Motionless, like hawks staring from that high place of prospect, Juss and Brandoch Daha looked on the mountains of their desire.

Juss spake, haltingly as one talking in a dream. “The sweet smell, this gusty wind, the very stone thy foot standeth on: I know them all before. There’s not a night since we sailed out of Lookinghaven that I have not beheld in sleep these mountains and known their names.”

“Who told thee their names?” asked Lord Brandoch Daha.

“My dream,” Juss answered. “And first I dreamed it in mine own bed in Galing when I came borne from guesting with thee last June. And they be true dreams that are dreamed there.” And he said, “Seest thou where the foothills part to a dark valley that runneth deep into the chain, and the mountains are bare to view from crown to foot? Mark where, beyond the nearer range, bleak-visaged precipices, cobweb-streaked with huge snow corridors, rise to a rampart where the rock towers stand against the sky. This is the great ridge of Koshtra Pivrarcha, and the loftiest of those spires his secret mountaintop.”

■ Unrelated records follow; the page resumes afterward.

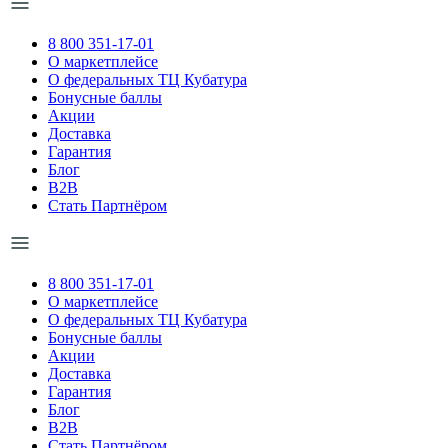
8 800 351-17-01
О маркетплейсе
О федеральных ТЦ Кубатура
Бонусные баллы
Акции
Доставка
Гарантия
Блог
B2B
Стать Партнёром
8 800 351-17-01
О маркетплейсе
О федеральных ТЦ Кубатура
Бонусные баллы
Акции
Доставка
Гарантия
Блог
B2B
Стать Партнёром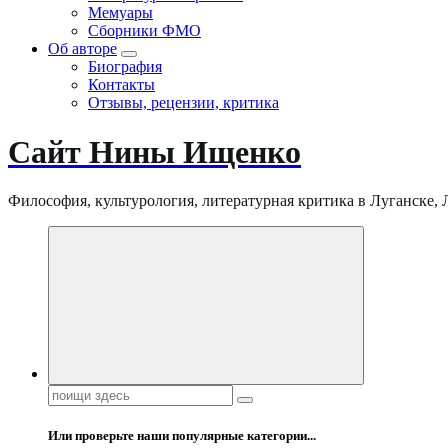
Мемуары
Сборники ФМО
Об авторе
Биография
Контакты
Отзывы, рецензии, критика
Сайт Нины Ищенко
Философия, культурология, литературная критика в Луганске, ЛНР
Поиск:
Или проверьте наши популярные категории...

As he spoke, his eye followed the line of the eastern ridge, where the towers, like dark gods going down from heaven, plunge to a parapet which runs level above a curtain of avalanche-fluted snow. He fell silent as his gaze rested on the sister peak that east of the gap flamed skyward in wild cliffs to an airy snowy summit, soft-lined as a maiden’s cheek, purer than dew, lovelier than a dream.

While they looked the sunset fires died out upon the mountains, leaving only pale hues of death and silence. “If thy dream,” said Lord Brandoch Daha, “conducted thee down this Edge, over the Bhavinan, through yonder woods and hills, up through the leagues of ice and frozen rock that stand betwixt us and the main ridge, up by the right road to the topmost snows of Koshtra Belorn: that were a dream indeed.”

“All this it showed me,” said Juss, “up to the lowest rocks of the great north buttress of Koshtra Pivrarcha, that must first be scaled by him that would go up to Koshtra Belorn. But beyond those rocks not even a dream hath ever climbed. Ere the light fades, I’ll show thee our pass over the nearer range.” He pointed where a glacier crawled betwixt shadowy walls down from a torn snow-field that rose steeply to a saddle. East of it stood two white peaks, and west of it a sheer-faced and long-backed mountain like a citadel, squat and dark beneath the wild sky-line of Koshtra Pivrarcha that hung in air beyond it.

“The Zia valley,” said Juss, “that runneth into Bhavinan. There lieth our way: under that dark bastion called by the Gods Tetrachnampf.”

On the morrow Lord Brandoch Daha came to Mivarsh Faz and said, “It is needful that this day we go down from Omprenne Edge. I would for no sake leave thee on the Moruna, but ’tis no walking matter to descend this wall. Art thou a cragsman?”

“I was born,” answered he, “in the high valley of Perarshyn by the upper waters of the Beirun in Impland. There boys scarce toddle ere they can climb a rock. This climb affrights me not, nor those mountains. But the land is unknown and terrible, and many loathly ones inhabit it, ghosts and eaters of men. O devils transmarine, and my friends, is it not enough? Let us turn again, and if the Gods save our lives we shall be famous for ever, that came unto Morna Moruna and returned alive.”